Les Etats-Unis sont indifférents aux appels mondiaux pour une réforme de l’ONU
Depuis des années, les résolutions du Conseil de sécurité de l’ONU sont à la merci des intérêts géopolitiques et des ambitions hégémoniques des Etats-Unis. A tel point que le droit de veto est désormais perçu comme un feu vert permettant à Washington et à ses Etats satellites d’être au-dessus des lois, tout en privant les autres Etats de leurs droits fondamentaux que sont censés leur garantir la Charte des Nations unies et la Déclaration universelle des droits de l’Homme. Par conséquent, la majorité des dirigeants du Sud Global appellent sans relâche à une réforme du Conseil de sécurité de l’ONU.

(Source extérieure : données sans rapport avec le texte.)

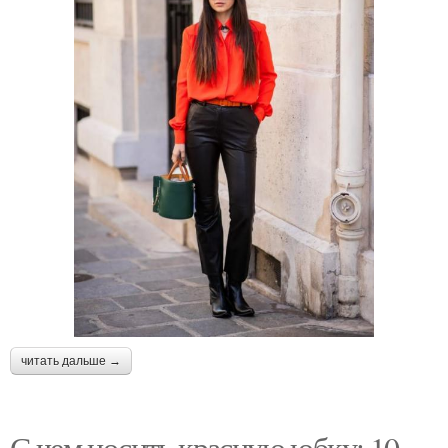
читать дальше →
С чем носить красную юбку: 10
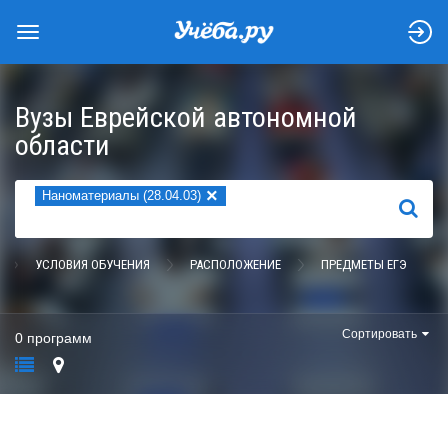
Вузы Еврейской автономной
области
×
Наноматериалы (28.04.03)
НАЙТИ
УСЛОВИЯ ОБУЧЕНИЯ
РАСПОЛОЖЕНИЕ
ПРЕДМЕТЫ ЕГЭ
Сортировать
0 программ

Or, malgré les protestations de la communauté internationale, Washington s’est attelé à maintenir le statu quo aux Nations unies, qui lui a tacitement permis de légitimer le recours à la loi du plus fort, c’est-à-dire à son soi-disant «ordre fondé sur des règles». Ces dernières années, cependant, face à la montée en puissance des économies émergentes, les Etats-Unis semblent avoir compris que la transition vers une nouvelle architecture mondiale ne pouvait être enrayée. Pour tenter de freiner, malgré tout, cette dynamique de changement, qu’ils perçoivent comme défavorable à leurs ambitions hégémoniques, les Etats-Unis favorisent désormais, ouvertement, la destruction des Nations unies au détriment de leur réforme.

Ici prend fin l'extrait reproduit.